Commentary from the Building News of 21 June 1867
AN interior view and plan of this church was given in the Building News for November 16, 1866, No. 619. We now give a sheet of details, including a small sketch of the exterior, from the north-west, as the church will appear when complete. The description accompanying the previous illustration gives full particulars of arrangement, materials, and cost. The details will otherwise sufficiently explain themselves, They are of very simple character, as might be presumed from the outlay, viz., £1,600 for 450 sittings for adults on one floor, and including decorations, gasfittings, and heating, there being stepped lead lashings to all gables, oak doors, wrought metal work to special design, and throughout the best workmanship and materials. The brick arches are entirely of 3in, 4 1/2 in., or 9in. rings, ungauged, and only very slightly axed for the smaller arches, Being thus composed of single bricks in each ring, and the bricks used whole and undressed, a certain quaintness of effect, simplicity of construction, and the utmost economy of cost are secured. The heating is by Porriti’s ground stoves. Messrs. Dove Brothers were the contractors, and the architect was Mr. Bassett Keeling. [426]
Later History
Unfortunately, the church was affected by subsidence, and anyway proved inadequate as the population of the suburb increased. It was almost entirely rebuilt in the early twentieth century: "Parts of the old building were demolished and a new nave and aisles were consecrated in 1905, transepts in 1925 and a new chancel in 1938" (National Archives). Harris numbers it among those of Keeling's works that were lost to "a combination of bad luck and 20th-century indifference to High Victorianism" (89).

Bibliography
Curl, James Stevens. "Going Rogue: An interesting if unappealingly illustrated reassessment of a neglected style." The Critic. https://thecritic.co.uk/going-rogue/
Harris, Edmund. The Rogue Goths: R.L. Roumieu, Joseph Peacock and Bassett Keeling. Swindon: Liverpool University Press for Historic England, 2024.

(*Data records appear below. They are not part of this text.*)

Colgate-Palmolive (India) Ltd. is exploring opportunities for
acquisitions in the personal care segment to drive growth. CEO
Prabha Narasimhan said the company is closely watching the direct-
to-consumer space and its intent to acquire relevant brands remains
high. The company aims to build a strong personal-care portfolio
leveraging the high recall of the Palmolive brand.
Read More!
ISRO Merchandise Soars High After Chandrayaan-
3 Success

"Porch West View and Details of the Church of St John the Evangelist, erected at Greenhill, Harrow" (interior). The Building News Vol. 14 (21 June 1867): 426. HathiTrust, from a copy in the libraries of the University of Illinois at Urbana-Champaign. Web. 31 March 2025.
"St John the Baptist, Greenhill" (interior). The Building News Vol. 13 (16 November 1866): 763. HathiTrust, from a copy in the libraries of the University of Illinois at Urbana-Champaign. Web. 31 March 2025.
St. John the Baptist, Greenhill: Sheepcote Road, Harrow. The National Archives (from the London Archives, 74). Web. 31 March 2025.